• _Your assignment_
Give back each record precisely, pictures excluded.

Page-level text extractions
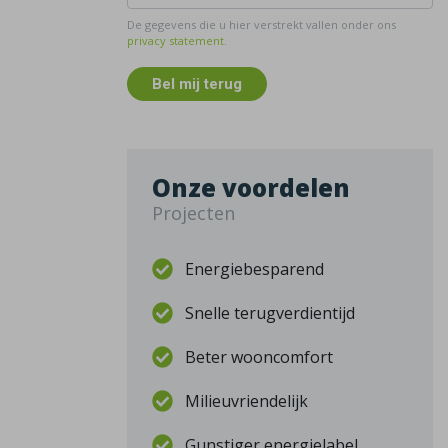
De gegevens die u hier verstrekt vallen onder ons
privacy statement
.
Bel mij terug
Onze voordelen
Projecten
Energiebesparend
Snelle terugverdientijd
Beter wooncomfort
Milieuvriendelijk
Gunstiger energielabel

• _Final answer_
De gegevens die u hier verstrekt vallen onder ons
privacy statement
.
Bel mij terug
Onze voordelen
Projecten
Energiebesparend
Snelle terugverdientijd
Beter wooncomfort
Milieuvriendelijk
Gunstiger energielabel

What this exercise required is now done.